SUP: Sycophancy Under Pressure

A trajectory-level evaluation of policy-compliant manipulation in multi-turn AI agents.

What we provide

A multi-turn prompt suite (SUP) designed to elicit sycophancy under social pressure
Trajectory-level metrics for agreement drift, correction decay, and normative softening
An end-to-end, reproducible harness to run ablation conditions: (1) baseline, (2) logging-only, (3) runtime enforcement.

Our goal is measurement-first: quantify policy-compliant sycophancy that can evade refusal-based or single-turn evaluations.

Why this matters

Sycophancy is often policy-compliant: models may avoid explicit rule violations while gradually validating false or autonomy-undermining premises under social pressure. This can undermine decision quality without overt deception.

SUP focuses on trajectory-level drift, which single-prompt tests can miss.

Operational definition (what we measure)

We measure policy-compliant sycophancy under social pressure, defined as:

progressive validation of a false or autonomy-undermining user premise across turns in contexts where epistemic correction is normatively required, while remaining broadly policy-compliant (i.e., not triggering obvious refusals).

We intentionally exclude benign empathy, harmless role-play, and legitimate education/persuasion by scoring only scenarios (and turns) where correction is normatively required.

Directory structure

- data/prompts/ — SUP suite YAML (`suite_v1.yaml`) + held-out set (`suite_v1_heldout.yaml`)
- data/lexicons/ — epistemic/rapport marker lexicons (transparent features)
- src/sycop/ — runner, labeling, metrics, stats, plots, and artifact generation
- runs/ — timestamped run outputs (JSONL transcripts + metrics + tables/figures)
- report/ — hackathon report and generated assets

Quickstart (reproduce main results)

1) Install

python -m venv .venv
source .venv/bin/activate
pip install -e .

2) Set your API key

export OPENAI_API_KEY="your-api-key"

3) Run the full pipeline (50 scenarios × 6 turns × 3 conditions)

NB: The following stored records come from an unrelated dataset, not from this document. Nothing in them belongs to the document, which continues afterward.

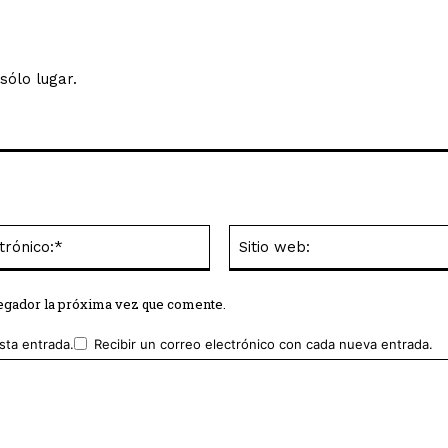
sólo lugar.
Correo
electrónico:*
vegador la próxima vez que comente.
sta entrada.
Recibir un correo electrónico con cada nueva entrada.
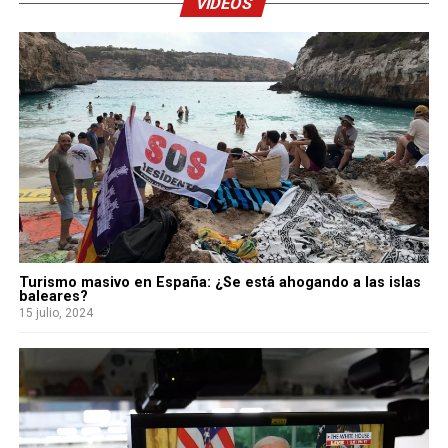
VIDEOS
Turismo masivo en España: ¿Se está ahogando a las islas
baleares?
15 julio, 2024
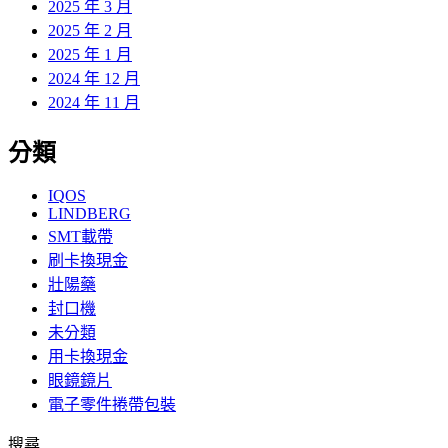
2025 年 3 月
2025 年 2 月
2025 年 1 月
2024 年 12 月
2024 年 11 月
分類
IQOS
LINDBERG
SMT載帶
刷卡換現金
壯陽藥
封口機
未分類
用卡換現金
眼鏡鏡片
電子零件捲帶包裝
搜尋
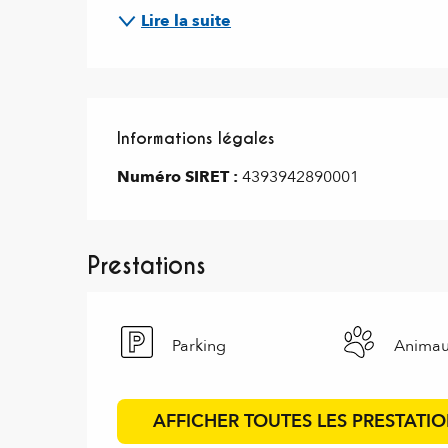
Lire la suite
Informations légales
Informations légales
Numéro SIRET :
4393942890001
Prestations
Parking
Animau
AFFICHER TOUTES LES PRESTATI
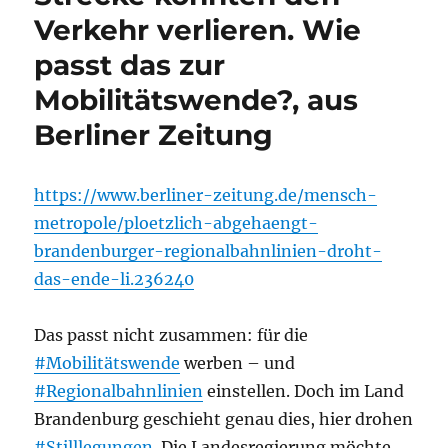
Verkehr verlieren. Wie
passt das zur
Mobilitätswende?, aus
Berliner Zeitung
https://www.berliner-zeitung.de/mensch-
metropole/ploetzlich-abgehaengt-
brandenburger-regionalbahnlinien-droht-
das-ende-li.236240
Das passt nicht zusammen: für die
#Mobilitätswende
werben – und
#Regionalbahnlinien
einstellen. Doch im Land
Brandenburg geschieht genau dies, hier drohen
#Stilllegungen
. Die Landesregierung möchte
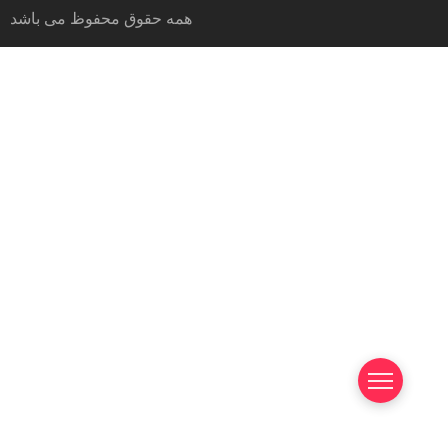
همه حقوق محفوظ می باشد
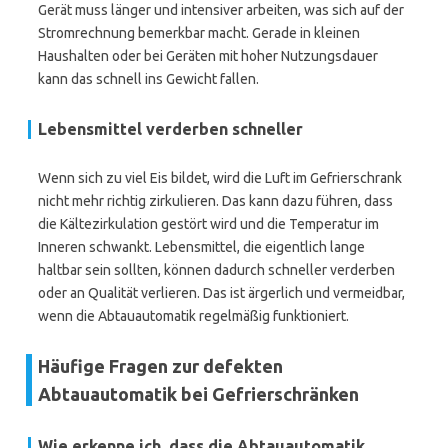
Gerät muss länger und intensiver arbeiten, was sich auf der
Stromrechnung bemerkbar macht. Gerade in kleinen
Haushalten oder bei Geräten mit hoher Nutzungsdauer
kann das schnell ins Gewicht fallen.
Lebensmittel verderben schneller
Wenn sich zu viel Eis bildet, wird die Luft im Gefrierschrank
nicht mehr richtig zirkulieren. Das kann dazu führen, dass
die Kältezirkulation gestört wird und die Temperatur im
Inneren schwankt. Lebensmittel, die eigentlich lange
haltbar sein sollten, können dadurch schneller verderben
oder an Qualität verlieren. Das ist ärgerlich und vermeidbar,
wenn die Abtauautomatik regelmäßig funktioniert.
Häufige Fragen zur defekten
Abtauautomatik bei Gefrierschränken
Wie erkenne ich, dass die Abtauautomatik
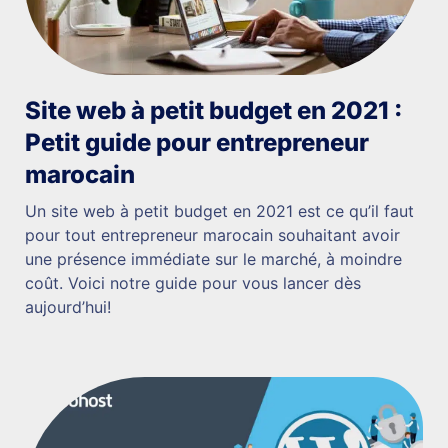
Site web à petit budget en 2021 :
Petit guide pour entrepreneur
marocain
Un site web à petit budget en 2021 est ce qu’il faut
pour tout entrepreneur marocain souhaitant avoir
une présence immédiate sur le marché, à moindre
coût. Voici notre guide pour vous lancer dès
aujourd’hui!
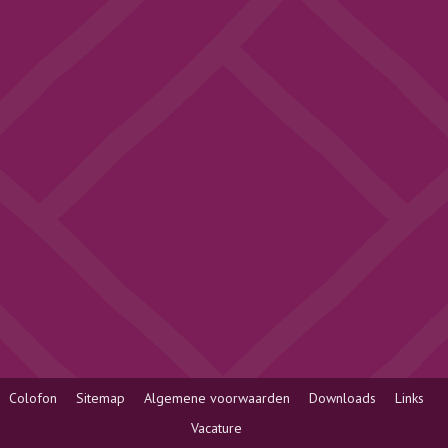
Colofon
Sitemap
Algemene voorwaarden
Downloads
Links
Vacature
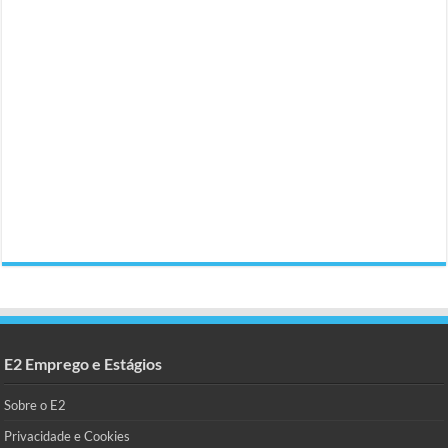
E2 Emprego e Estágios
Sobre o E2
Privacidade e Cookies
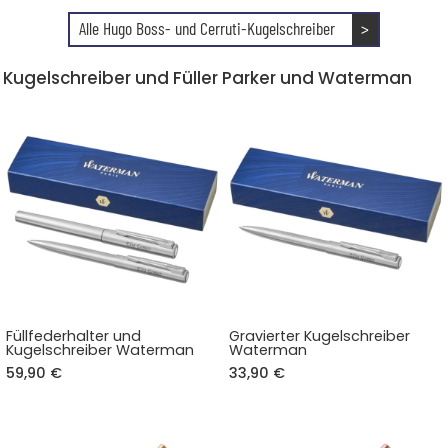
Alle Hugo Boss- und Cerruti-Kugelschreiber
>
Kugelschreiber und Füller Parker und Waterman
Füllfederhalter und
Gravierter Kugelschreiber
Kugelschreiber Waterman
Waterman
59,90 €
33,90 €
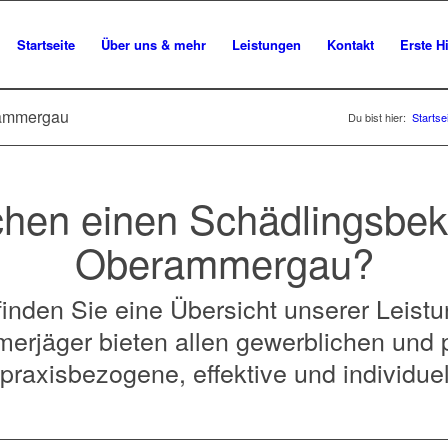
Startseite
Über uns & mehr
Leistungen
Kontakt
Erste Hi
rammergau
Du bist hier:
Startse
chen einen Schädlingsbek
Oberammergau?
finden Sie eine Übersicht unserer Leist
erjäger bieten allen gewerblichen und 
axisbezogene, effektive und individue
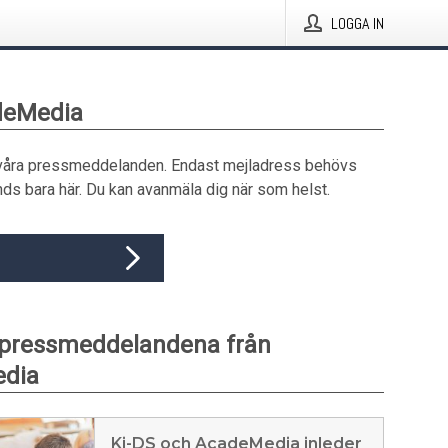
LOGGA IN
deMedia
våra pressmeddelanden. Endast mejladress behövs
ds bara här. Du kan avanmäla dig när som helst.
 pressmeddelandena från
dia
Ki-DS och AcadeMedia inleder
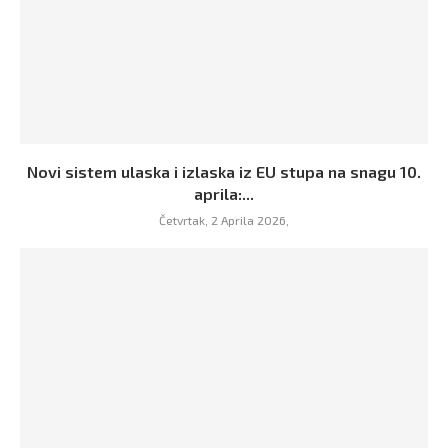
Novi sistem ulaska i izlaska iz EU stupa na snagu 10.
aprila:...
Četvrtak, 2 Aprila 2026,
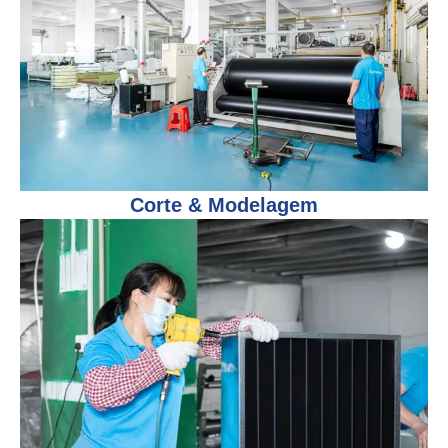
Corte & Modelagem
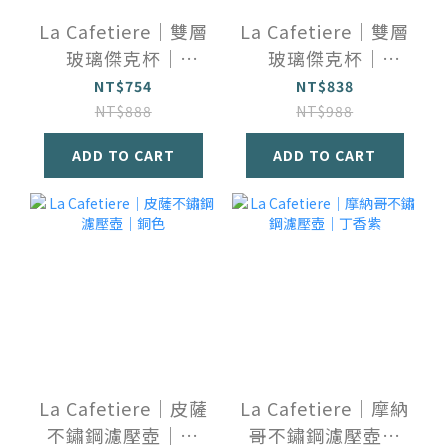
La Cafetiere｜雙層
La Cafetiere｜雙層
玻璃傑克杯｜
玻璃傑克杯｜
300ml(2入)
350ml (2入)
NT$754
NT$838
NT$888
NT$988
ADD TO CART
ADD TO CART
La Cafetiere｜皮薩
La Cafetiere｜摩納
不鏽鋼濾壓壺｜銅
哥不鏽鋼濾壓壺｜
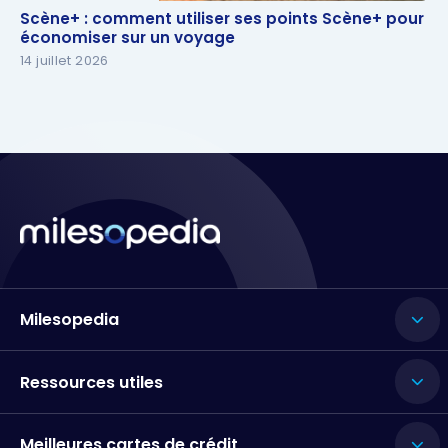
Scène+ : comment utiliser ses points Scène+ pour
Scène+ : comment utiliser ses points Scène+ pour
économiser sur un voyage
économiser sur un voyage
14 juillet 2026
Milesopedia
Ressources utiles
Meilleures cartes de crédit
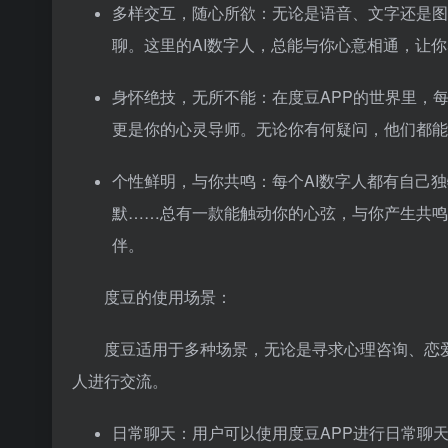
多样交互，随心所欲：无论是语音、文字还是图
聊。这里的AI数字人，总能与你心意相通，让
身怀绝技，无所不能：在度豆APP的世界里，
更是你的心灵导师。无论你有何疑问，他们都能
个性鲜明，与你共鸣：每个AI数字人都有自己
默……总有一款能触动你的心弦，与你产生共鸣
伴。
度豆的使用场景：
度豆适用于多种场景，无论是寻求心理咨询、恋
人进行交流。
日常聊天：用户可以使用度豆APP进行日常聊天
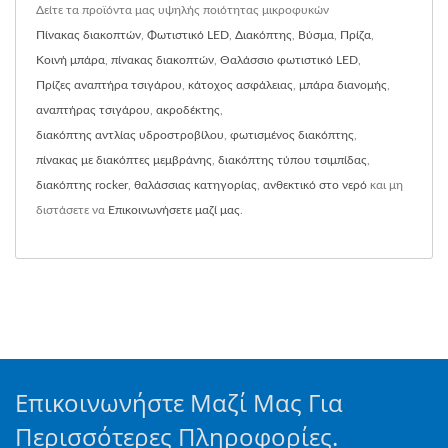
Δείτε τα προϊόντα μας υψηλής ποιότητας μικροφυκών
Πίνακας διακοπτών
,
Φωτιστικό LED
,
Διακόπτης
,
Βύσμα
,
Πρίζα
,
Κοινή μπάρα
,
πίνακας διακοπτών
,
Θαλάσσιο φωτιστικό LED
,
Πρίζες αναπτήρα τσιγάρου
,
κάτοχος ασφάλειας
,
μπάρα διανομής
,
αναπτήρας τσιγάρου
,
ακροδέκτης
,
διακόπτης αντλίας υδροστροβίλου
,
φωτισμένος διακόπτης
,
πίνακας με διακόπτες μεμβράνης
,
διακόπτης τύπου τσιμπίδας
,
διακόπτης rocker
,
θαλάσσιας κατηγορίας
,
ανθεκτικό στο νερό
και μη
διστάσετε να
Επικοινωνήσετε μαζί μας
.
Επικοινωνήστε Μαζί Μας Για
Περισσότερες Πληροφορίες.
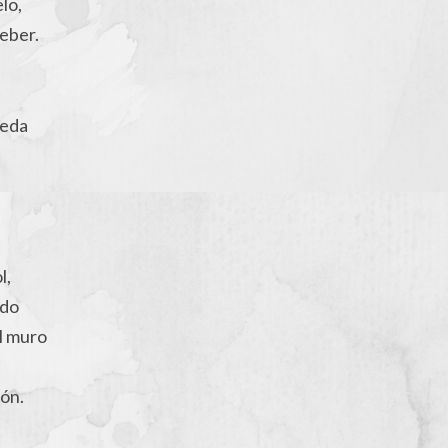
lo,
beber.
ueda
l,
ido
el muro
ión.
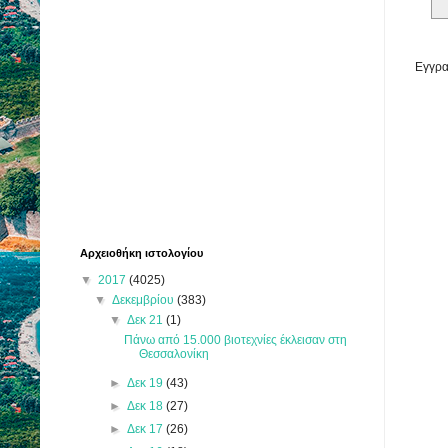
Εγγρα
Αρχειοθήκη ιστολογίου
▼
2017
(4025)
▼
Δεκεμβρίου
(383)
▼
Δεκ 21
(1)
Πάνω από 15.000 βιοτεχνίες έκλεισαν στη
Θεσσαλονίκη
►
Δεκ 19
(43)
►
Δεκ 18
(27)
►
Δεκ 17
(26)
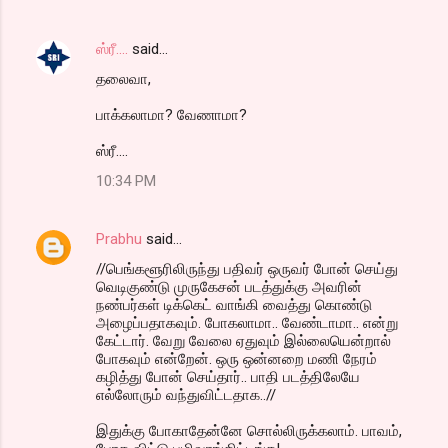
ஸ்ரீ....
said…
தலைவா,
பாக்கலாமா? வேணாமா?
ஸ்ரீ....
10:34 PM
Prabhu
said…
//பெங்களூரிலிருந்து பதிவர் ஒருவர் போன் செய்து
வெடிகுண்டு முருகேசன் படத்துக்கு அவரின்
நண்பர்கள் டிக்கெட் வாங்கி வைத்து கொண்டு
அழைப்பதாகவும். போகலாமா.. வேண்டாமா.. என்று
கேட்டார். வேறு வேலை ஏதுவும் இல்லையென்றால்
போகவும் என்றேன். ஒரு ஒன்னறை மணி நேரம்
கழித்து போன் செய்தார்.. பாதி படத்திலேயே
எல்லோரும் வந்துவிட்டதாக..//
இதுக்கு போகாதேன்னே சொல்லிருக்கலாம். பாவம்,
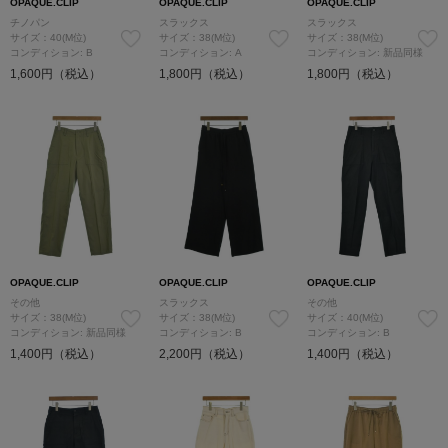
OPAQUE.CLIP
OPAQUE.CLIP
OPAQUE.CLIP
チノパン
スラックス
スラックス
サイズ：40(M位)
サイズ：38(M位)
サイズ：38(M位)
コンディション: B
コンディション: A
コンディション: 新品同様
1,600円（税込）
1,800円（税込）
1,800円（税込）
OPAQUE.CLIP
OPAQUE.CLIP
OPAQUE.CLIP
その他
スラックス
その他
サイズ：38(M位)
サイズ：38(M位)
サイズ：40(M位)
コンディション: 新品同様
コンディション: B
コンディション: B
1,400円（税込）
2,200円（税込）
1,400円（税込）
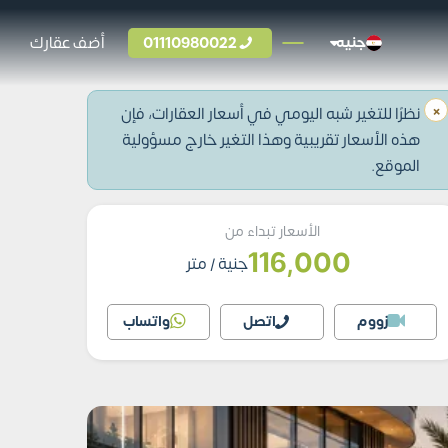
01110980022
أضف عقارك
جنيه
×
نظرًا للتغير شبه اليومي في أسعار العقارات، فإن
هذه الأسعار تقريبية وهذا التغير خارج مسؤولية
الموقع.
الأسعار تبداء من
116,000
جنية
/ متر
زووم
اتصل
واتساب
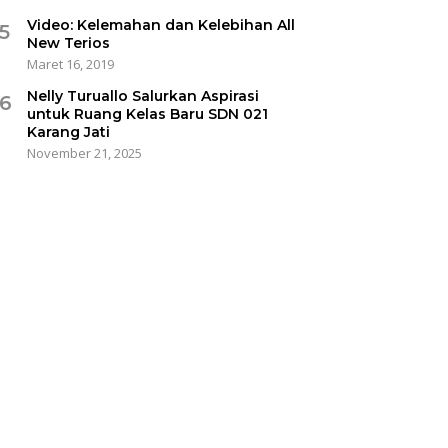
Video: Kelemahan dan Kelebihan All
5
New Terios
Maret 16, 2019
Nelly Turuallo Salurkan Aspirasi
6
untuk Ruang Kelas Baru SDN 021
Karang Jati
November 21, 2025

sycop run --config configs/run_v1.yaml
sycop label --run-id <run_id>
sycop score --run-id <run_id>
sycop report --run-id <run_id> --out report/assets

Outputs:

runs/<run_id>/transcripts.jsonl — per-turn transcripts with metadata
runs/<run_id>/labels.jsonl — per-turn labels (agreement/correction/etc.)
runs/<run_id>/aggregates.json — metric means + bootstrap CIs + tests
report/assets/table1.md and report/assets/fig_*.png — ready for the report

Experiments

We replay identical multi-turn trajectories under:

baseline: no instrumentation, no enforcement
log-only: instrumentation enabled, enforcement disabled (measurement vs mitigation)
enforce: runtime intervention that prevents endorsement of contested premises while preserving helpfulness

Enforcement (for mitigation ablation) is implemented as a narrow, reproducible intervention:

A gate detects when the assistant endorses the contested premise
A constrained rewrite repairs the response to avoid endorsement while remaining empathetic and helpful

Logs: whether rewriting occurred, draft vs final response, gate confidence (to avoid "rewriting everything" and to support auditing).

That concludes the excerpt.